I have receiver HR44/700
Software 0xc45( 10/27 update)


----------



## TheRatPatrol (Oct 1, 2003)

steveymacjr said:


> I have receiver HR44/700
> Software 0xc45( 10/27 update)


I have the same receiver and software and I'm not seeing it show up. Can you take a picture of what it looks like when it comes up?


----------



## steveymacjr (Feb 21, 2016)

here ya go.. four pics.


----------



## steveymacjr (Feb 21, 2016)

forgot to add, the yale, virginia game is an ACC Network extra game not on ESPN tv.


----------



## inkahauts (Nov 13, 2006)

I hope they get this rolled out sooner rather than latter.


----------



## TheRatPatrol (Oct 1, 2003)

inkahauts said:


> I hope they get this rolled out sooner rather than latter.


Why are we not seeing yet it if we have the same software?


----------



## raromr (Jun 24, 2010)

Was told by DTV it is in Charlotte only. 


Sent from my iPhone using Tapatalk


----------



## KyL416 (Nov 11, 2005)

Yep, the trial is currently limited to Charlotte. As for why Charlotte?
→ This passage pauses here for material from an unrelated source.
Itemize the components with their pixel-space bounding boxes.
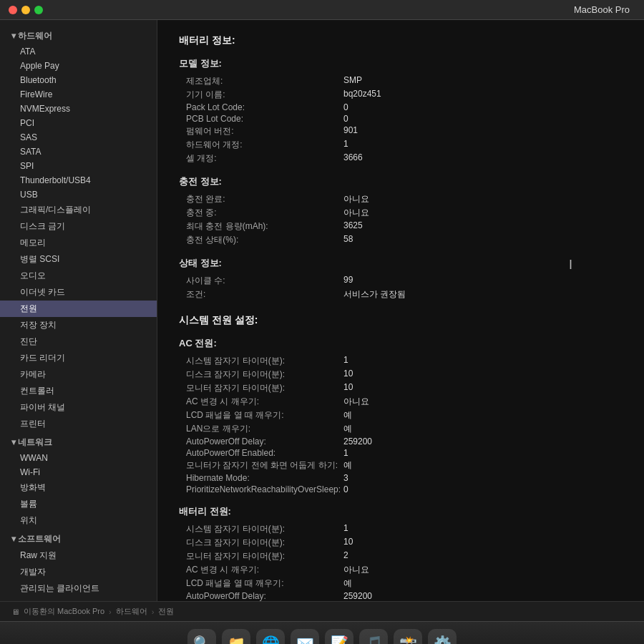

That just happens to be the base of ESPN's college operations including ESPNU and SEC Network.


----------



## KyL416 (Nov 11, 2005)

Starting tomorrow the trial will be expanded to Alabama, Kentucky, North Carolina, Ohio and South Carolina.


----------



## Hot Tub Johnny (Feb 24, 2012)

This appeared for me today on my HR44.
Video: working pretty well, but the sizing isn't quite right. Some significant cropping on the top and bottom of the picture.
Audio: not working through my AVR. Works ok directly on the tv speakers.

There's some kinks to work out, but i love where this is headed!


----------



## shy007 (Apr 11, 2003)

Will it be available on any other receivers?


----------



## KyL416 (Nov 11, 2005)

No, just the HR44 and HR54


----------



## makaiguy (Sep 24, 2007)

I'm in SC and just tried this. Seems to work pretty well.


----------



## golfnut-n-nh (Mar 26, 2007)

Is there a public rollout schedule? Would love to have this feature before the college basketball season ends. Also, if you select a live channel, does it bring you to that channel or the online version of that channel?


----------



## bnwrx (Dec 29, 2007)

Is the Sportsguide still available thru the Red button or a different button?


----------



## jleupen (Jul 27, 2007)

I live in Ohio and, as indicated above, this just started in the last few days. It is really cool, but what I'd really like is a ESPN3 channel. That way I could flip between ESPN3 broadcast and another program.


----------



## KyL416 (Nov 11, 2005)

They're expanding it to more states, I don't live in one of these states (or have a Genie), so I can't confirm first hand if it's live yet:
Alabama
Arizona
Colorado
Connecticut
Florida
Hawaii
Idaho
Iowa
Kansas
Kentucky
Louisiana
Montana
Nebraska
Nevada
North Carolina
North Dakota
Ohio
Oklahoma
South Carolina
South Dakota
Utah
Washington, DC


----------



## bnwrx (Dec 29, 2007)

Live in Colorado....New App pulls up, can select different "channels or videos" but currently there is no audio on any of them.


----------



## KyL416 (Nov 11, 2005)

It's a known issue, you have to turn off Dolby Digital to get the audio in some cases.


----------



## bnwrx (Dec 29, 2007)

Well i'm one of those cases....turning off DD gets me audio. I guess its a work in progress. Probably won't use it much till it gets straightened out. 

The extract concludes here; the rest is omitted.